The raucous Europhobic Tory press and their pitch to mould the new conservatismby John Lloyd / June 20, 1996 / Leave a comment
A poll commissioned by the French Geopolitique institute earlier this month showed that roughly 60 per cent of French voters did not want to switch from the franc to the euro-or indeed any other currency. This was reported as being a shock for the country’s main political parties, all of which support monetary union. (These parties had commissioned their own polls, showing that their supporters, or the citizenry, were pleased to exchange the franc fort for the euro fort.)
The Geopolitique poll revealed that French sentiments on European matters are closer to those of the British than we might think, given the respective positions of the two countries’ political elites. Yet not only does the French president feel free to take a strongly communautaire position; the French media feel free to ignore the evidence of their audience’s scepticism in favour of an almost uniformly pro-integrationist discourse.
This must be remembered when we consider the campaign presently being run by right wing newspapers in Britain against the EU. They are fighting dirty: in a de haut en bas piece in the Sunday Times (12th May), Robert Harris said that there was “something rather ugly here.” Indeed there is. The Daily Mail, the Daily Express and the Sun have in Richard Littlejohn, Peter Hitchens and Trevor Kavanagh commentators who are professionally (and at least in the first two cases personally) dedicated to a journalism of outrage, hyperbole and abuse. This, mixed with their journalistic skill and experience, produces a high octane prose of great power. All three journalists cut their teeth as tabloid labour reporters-a rough trade in the 1970s and 1980s, which honed their talent for confrontation and taught them lessons in the often brutish encounters with trade union officials and members.

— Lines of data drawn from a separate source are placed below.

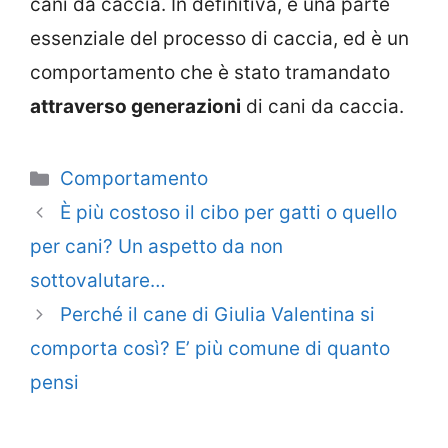
cani da caccia. In definitiva, è una parte
essenziale del processo di caccia, ed è un
comportamento che è stato tramandato
attraverso generazioni
di cani da caccia.
Categorie
Comportamento
È più costoso il cibo per gatti o quello
per cani? Un aspetto da non
sottovalutare…
Perché il cane di Giulia Valentina si
comporta così? E’ più comune di quanto
pensi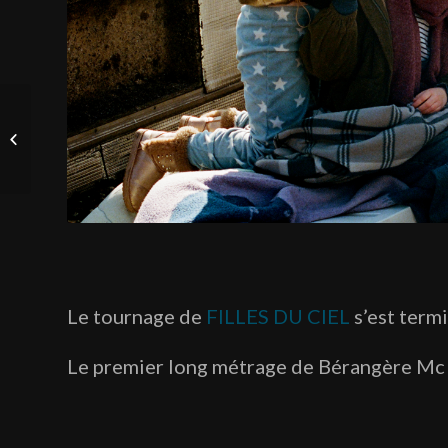
YOUNG HEARTS en
sélection à Cannes dans
la catégorie Ecrans
Juniors 2024
Le tournage de
FILLES DU CIEL
s’est termi
Le premier long métrage de Bérangère Mc N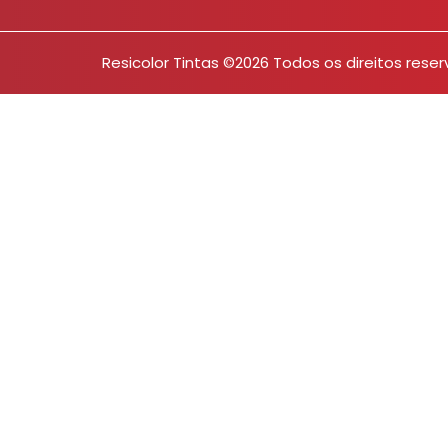
Resicolor Tintas ©2026 Todos os direitos rese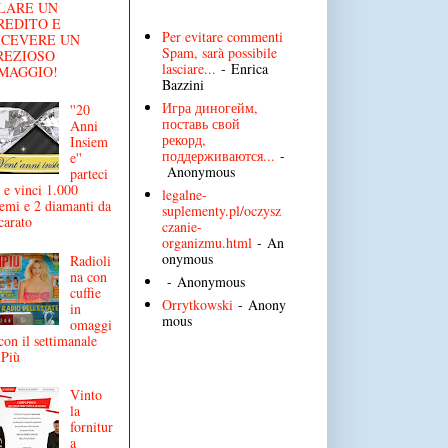
LARE UN
REDITO E
Per evitare commenti
ICEVERE UN
Spam, sarà possibile
REZIOSO
lasciare...
- Enrica
MAGGIO!
Bazzini
Игра диногейм,
''20
поставь свой
Anni
рекорд,
Insiem
поддерживаются...
-
e''
Anonymous
parteci
 e vinci 1.000
legalne-
emi e 2 diamanti da
suplementy.pl/oczysz
carato
czanie-
organizmu.html
- An
onymous
Radioli
na con
- Anonymous
cuffie
Orrytkowski
- Anony
in
mous
omaggi
con il settimanale
iPiù
Vinto
la
fornitur
a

Their targets are now across the channel. These people can occasionally be heard on the Today programme, expressing puzzlement as to why they should be savaged so by the British papers. Or they can be found in nos. 10 and 11 Downing Street, disgracefully refusing to join in the chorus of hop off froggy which swells from the miasmic swamps along the Thames where these newspapers are housed. When the Daily Express can-casually-call Helmut Kohl a fat old hypocrite, it becomes clear that any instinct grounded in fairness, or balance, or even simple good manners, no longer operates. We are in a fantasy euro-game of Dungeons and Dragons.